Et, l’idée ayant fait du chemin, il avait fini par la mettre à exécution, par s’en aller au Transvaal, frapper un bon coup pour une cause juste et belle. Pendant plusieurs mois, on n’entendit plus parler de lui ; puis, un beau matin, on le vit reparaître enchanté de sa campagne, — bien qu’il y eût laissé le bras droit ; — plein de récits enthousiastes sur la tactique des patriotes boers, leur endurance, leur intrépidité. Cependant, au milieu de ce flot de paroles, les Massey n’avaient pas tardé à démêler sur la physionomie transparente du capitaine une impatience ou une préoccupation qu’il cherchait vainement à dissimuler.

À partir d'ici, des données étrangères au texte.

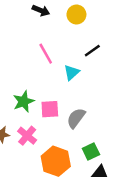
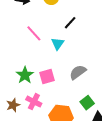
gray semicircle: (76, 118) -> (78, 72), moved, turned 30

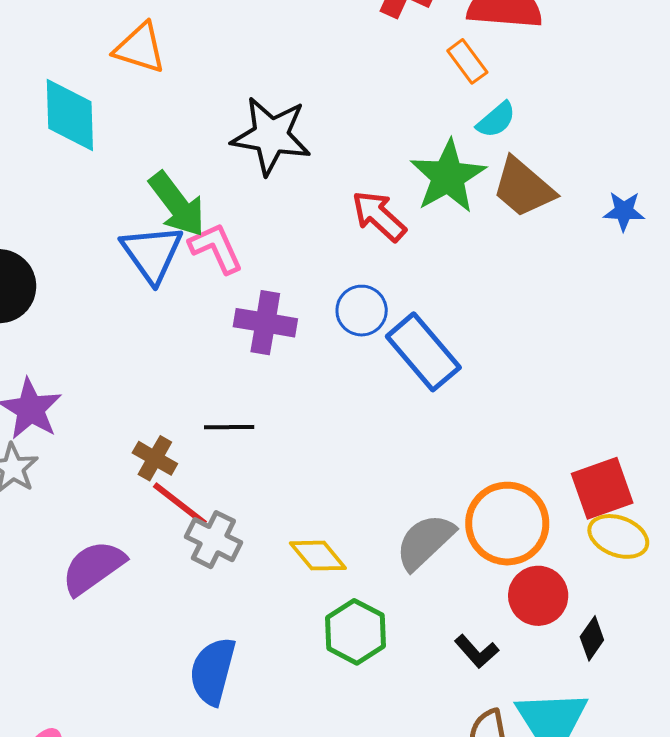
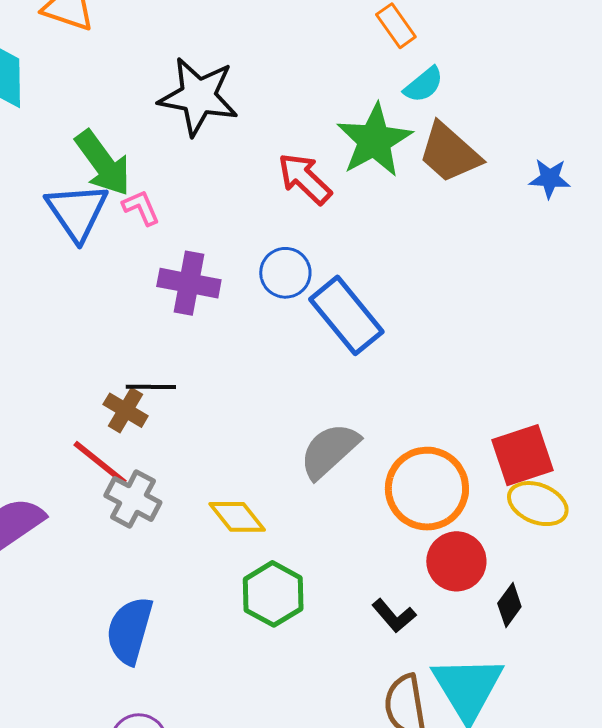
pink L-shape: (216, 248) -> (141, 208), size x0.7
brown cross: (155, 458) -> (126, 410), moved
gray semicircle: (425, 542) -> (329, 451), moved

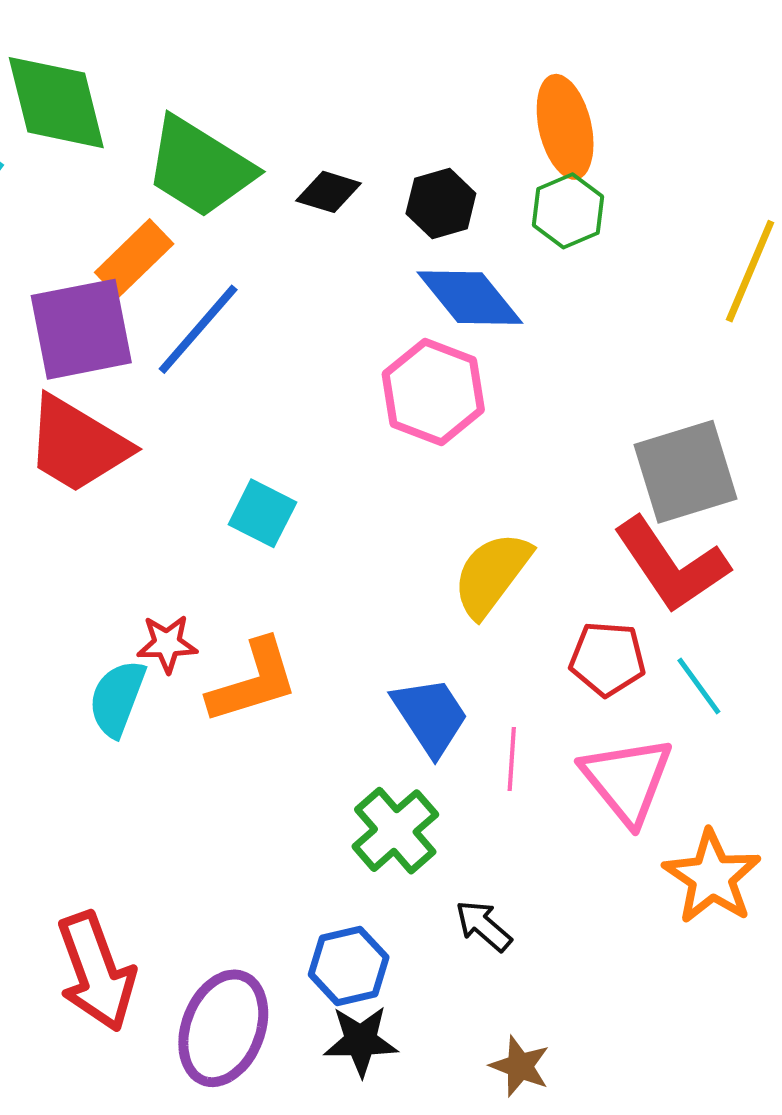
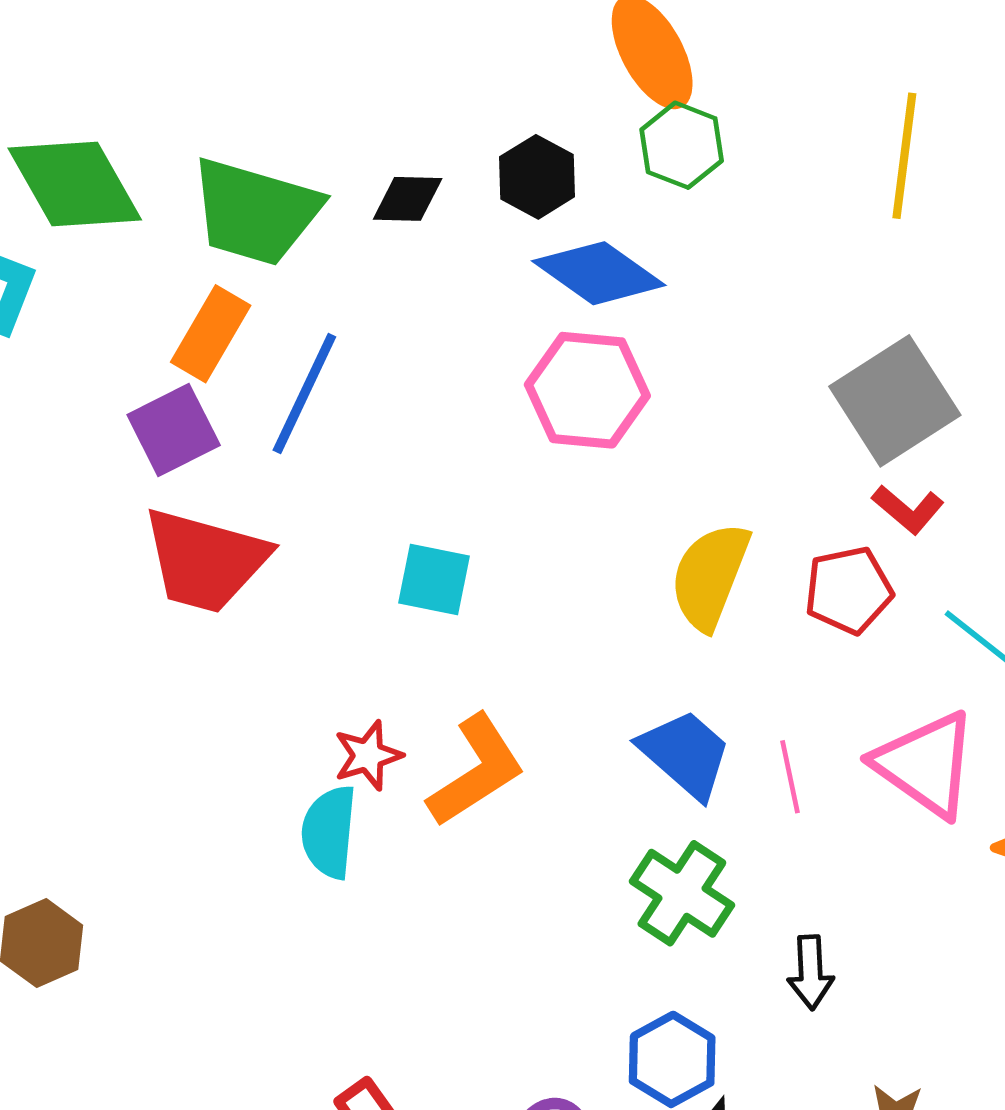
purple square: (81, 329) -> (174, 430), size x0.7
red L-shape: (671, 565) -> (908, 509), size x0.5
red pentagon: (607, 659) -> (849, 590), moved
black arrow: (483, 926) -> (811, 972), turned -118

« Henri ! s’écria-t-il, trouvant soudain la transition cherchée, faites-moi donc faire un peu le tour du propriétaire ! Vos marronniers doivent être superbes à cette heure… J’ai hâte de les revoir !…

— À vos ordres ! » dit le jeune homme assez ému, tandis que les autres s’entre-regardaient, inquiets.

Quittant la verandah où l’on achevait de déjeuner, les deux hommes descendirent la vaste pelouse, admirèrent les corbeilles de roses, chefs-d’œuvre des talents combinés de Le Guen, de Colette et de Lina, et, ayant pris la gauche, s’engagèrent sous l’allée de marronniers qui longeait le jardin du côté de la Seine.


« J’ai un message pour vous, mon cher ami, fit brusquement le brave officier, aussitôt qu’ils se trouvèrent hors de vue ; et je ne vous cache pas que ce message est pénible… J’ai cru que vous préféreriez le recevoir seul… Le contre-coup de nos peines réfléchi sur les visages consternés de ceux qui nous aiment, en augmente encore la rigueur — telle est du moins ma façon de sentir, et j’ai agi à votre égard comme je voudrais qu’on fit pour moi.

— Capitaine ! s’écria Henri pâlissant. Que dois-je comprendre ?… De grâce, épargnez-moi les préambules ! Oui, oui… merci pour le procédé… Mais parlez ! parlez vite ! Si vous m’apportez une nouvelle fatale, dites-la : je suis prêt ! L’incertitude est pire que tout le reste… J’ai entendu, allez, sans que vous parliez… Nicole… Mlle Mauvilain ?… » Et comme l’autre esquissait un vague signe d’assentiment attristé :

« Morte ! articula le jeune homme d’une voix étouffée. Et, pâlissant encore, il dut s’appuyer, pour ne point tomber, au troue noueux d’un arbre près duquel ils s’étaient arrêtés.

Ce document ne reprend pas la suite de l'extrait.